XMP Profile Discrepancy
2 minutes ago, ApophisRVG said:CPU-Z reporting half because it's DDR4 RAM? If this is wrong please let me know
Yeah, that's correct. The advertised speed is in MT/s, which on DDR memory is always double the actual memory frequency which CPU-Z reads.
4 minutes ago, ApophisRVG said:— Is their an obvious reason that XMP is behaving this way? Am I potentially making a silly mistake that is leading to this?
XMP isn't reliable. It usually works, but issues like this can come up from time to time, especially on AMD based systems, though the fix usually is to just manually set the XMP parameters (frequency, voltage, and primary timings). You set the frequency which gets half the job done, though setting the voltage and timings will get the full rated performance out of the memory kit.
Basically, you got unlucky. There is a history of Corsair memory having XMP profiles that don't play well with AMD CPUs, so that might play a role in it as well, though I'd probably more chalk this down as XMP being XMP.
6 minutes ago, ApophisRVG said:— Is their any potential harm to my system that I could cause by the action I took?
If you just set the frequency, that can sometimes cause instability if the kit requires higher voltages to hit that frequency, but that's about the only issue you can possibly run into given what you said you did. You aren't gonna damage your system or anything like that.
8 minutes ago, ApophisRVG said:— What program should I trust as the most accurate reading of my RAM speed? I've heard Task Manager isn't exactly great for this purpose, is this true?
Task Manager is about the worst program for reading any sort of frequency, it's very liable to just be completely wrong. I have a collection of screen shots of Task Manager being completely wrong about stuff, including things like saying my CPU is running at 40GHz (no typo, not missing a period). It's only really useful for seeing what programs are running, not what the hardware is doing.

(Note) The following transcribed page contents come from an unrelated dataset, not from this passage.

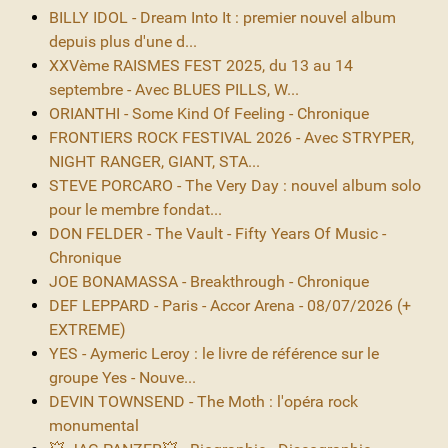
BILLY IDOL - Dream Into It : premier nouvel album
depuis plus d'une d...
XXVème RAISMES FEST 2025, du 13 au 14
septembre - Avec BLUES PILLS, W...
ORIANTHI - Some Kind Of Feeling - Chronique
FRONTIERS ROCK FESTIVAL 2026 - Avec STRYPER,
NIGHT RANGER, GIANT, STA...
STEVE PORCARO - The Very Day : nouvel album solo
pour le membre fondat...
DON FELDER - The Vault - Fifty Years Of Music -
Chronique
JOE BONAMASSA - Breakthrough - Chronique
DEF LEPPARD - Paris - Accor Arena - 08/07/2026 (+
EXTREME)
YES - Aymeric Leroy : le livre de référence sur le
groupe Yes - Nouve...
DEVIN TOWNSEND - The Moth : l'opéra rock
monumental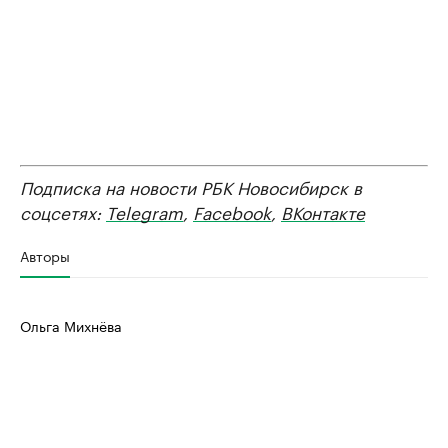
Подписка на новости РБК Новосибирск в
соцсетях:
Telegram
,
Facebook
,
ВКонтакте
Авторы
Ольга Михнёва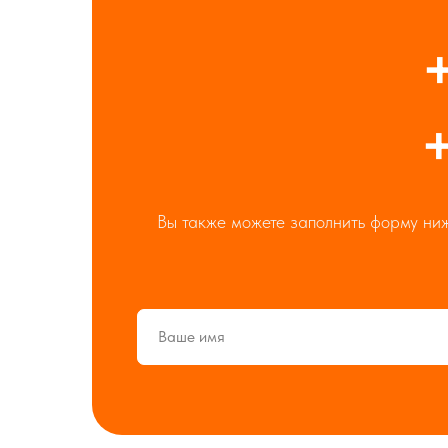
+
Вы также можете заполнить форму ниж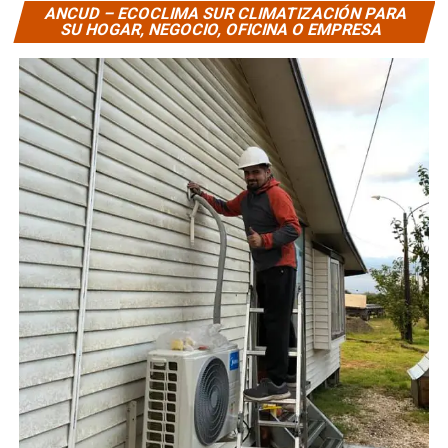
ANCUD – ECOCLIMA SUR CLIMATIZACIÓN PARA
SU HOGAR, NEGOCIO, OFICINA O EMPRESA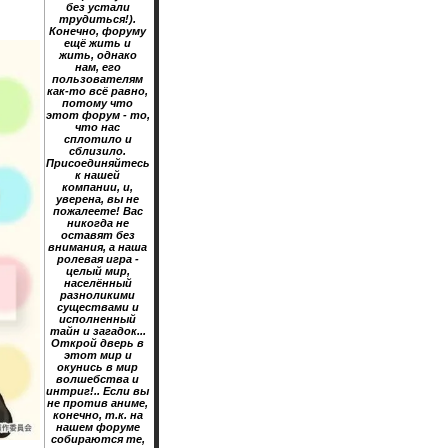
без устали
трудиться!).
Конечно, форуму
ещё жить и
жить, однако
нам, его
пользователям
как-то всё равно,
потому что
этот форум - то,
что нас
сплотило и
сблизило.
Присоединяйтесь
к нашей
компании, и,
уверена, вы не
пожалеете! Вас
никогда не
оставят без
внимания, а наша
ролевая игра -
целый мир,
населённый
разноликими
существами и
исполненный
тайн и загадок...
Открой дверь в
этот мир и
окунись в мир
волшебства и
интриг!.. Если вы
не против аниме,
конечно, т.к. на
нашем форуме
собираются те,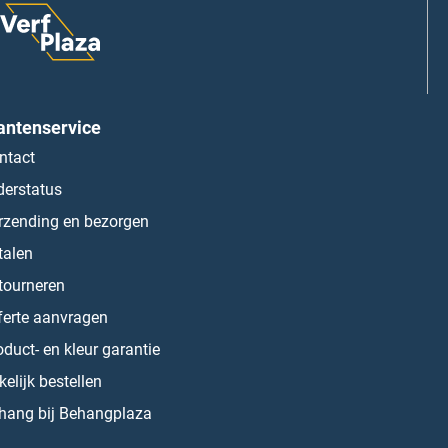
antenservice
ntact
derstatus
rzending en bezorgen
talen
tourneren
ferte aanvragen
oduct- en kleur garantie
kelijk bestellen
hang bij Behangplaza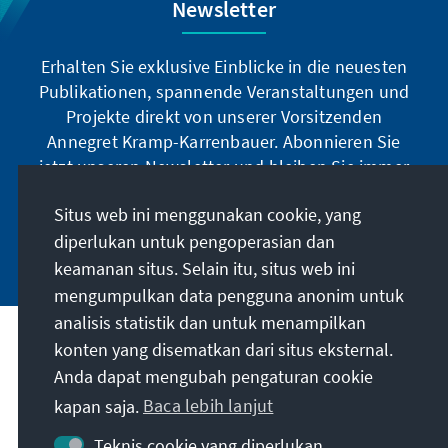
Newsletter
Erhalten Sie exklusive Einblicke in die neuesten
Publikationen, spannende Veranstaltungen und
Projekte direkt von unserer Vorsitzenden
Annegret Kramp-Karrenbauer. Abonnieren Sie
jetzt unseren Newsletter und bleiben Sie immer
auf dem Laufenden.
Situs web ini menggunakan cookie, yang
diperlukan untuk pengoperasian dan
Jetzt abonnieren
keamanan situs. Selain itu, situs web ini
mengumpulkan data pengguna anonim untuk
analisis statistik dan untuk menampilkan
Misi kami
konten yang disematkan dari situs eksternal.
Anda dapat mengubah pengaturan cookie
Kontak
kapan saja.
Baca lebih lanjut
Teknis cookie yang diperlukan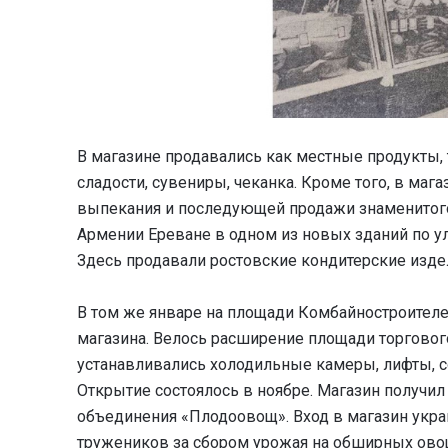
В магазине продавались как местные продукты, 
сладости, сувениры, чеканка. Кроме того, в маг
выпекания и последующей продажи знаменитого 
Армении Ереване в одном из новых зданий по у
Здесь продавали ростовские кондитерские издел
В том же январе на площади Комбайностроител
магазина. Велось расширение площади торгового
устанавливались холодильные камеры, лифты, с
Открытие состоялось в ноябре. Магазин получи
объединения «Плодоовощ». Вход в магазин укр
тружеников за сбором урожая на обширных ово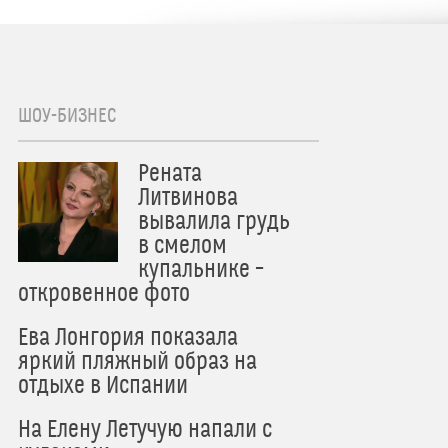
ШОУ-БИЗНЕС
Рената
Литвинова
вывалила грудь
в смелом
купальнике –
откровенное фото
Ева Лонгория показала
яркий пляжный образ на
отдыхе в Испании
На Елену Летучую напали с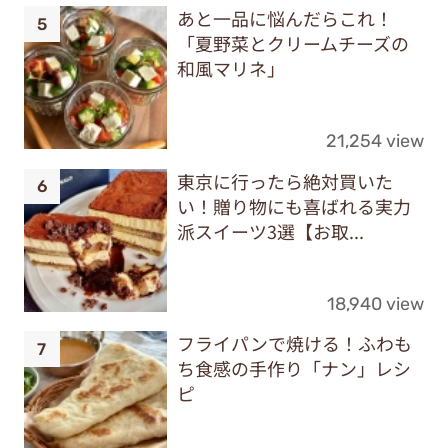
あと一品に悩んだらこれ！
「夏野菜とクリームチーズの
和風マリネ」
21,254 view
東京に行ったら絶対買いた
い！贈り物にも喜ばれる実力
派スイーツ3選【お取...
18,940 view
フライパンで焼ける！ふわも
ち食感の手作り「ナン」レシ
ピ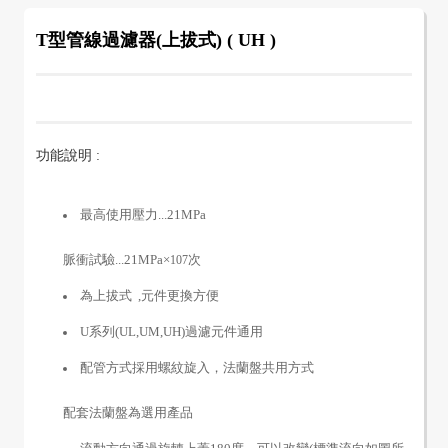
T型管線過濾器(上拔式) ( UH )
功能說明 :
最高使用壓力...21MPa
脈衝試驗...21MPa×
次
10
7
為上拔式 ,元件更換方便
U系列(UL,UM,UH)過濾元件通用
配管方式採用螺紋旋入，法蘭盤共用方式
配套法蘭盤為選用產品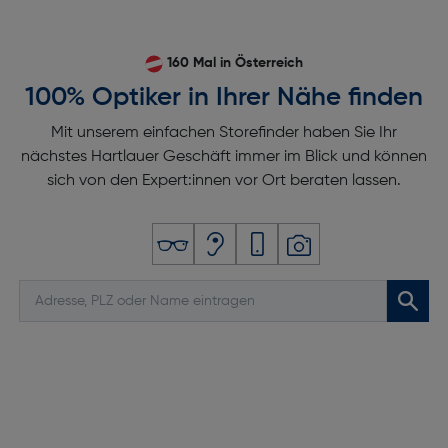
160 Mal in Österreich
100% Optiker in Ihrer Nähe finden
Mit unserem einfachen Storefinder haben Sie Ihr
nächstes Hartlauer Geschäft immer im Blick und können
sich von den Expert:innen vor Ort beraten lassen.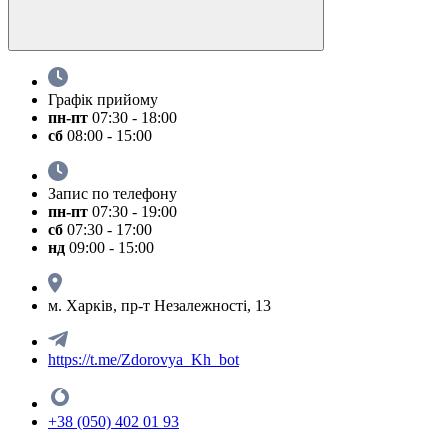
Графік прийому
пн-пт
07:30 - 18:00
сб
08:00 - 15:00
Запис по телефону
пн-пт
07:30 - 19:00
сб
07:30 - 17:00
нд
09:00 - 15:00
м. Харків, пр-т Незалежності, 13
https://t.me/Zdorovya_Kh_bot
+38 (050) 402 01 93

The two programs I'd use for checking RAM speed are CPU-Z and either ZenTimings or MemTweakIt, depending on whether your on AMD or Intel respectively. CPU-Z is the most reliable for reading memory frequency in my experience, I've yet to see where it's been wrong, but it doesn't tell you any of the memory subtimings that exist. ZenTimings and MemTweakIt are very good at reading memory subtimings, but they aren't that granular with memory frequency and can sometimes have issues reading BCLK values so the memory frequency can be a bit off when read from them since they can only really interpret the memory ratio, not the actual frequency. There are a couple others that work as well for reading memory timings, Ryzen Master can read memory timings, same with ASRock Timing Configurator and MSI Dragon Ball with Intel chips, those are just the ones that I use.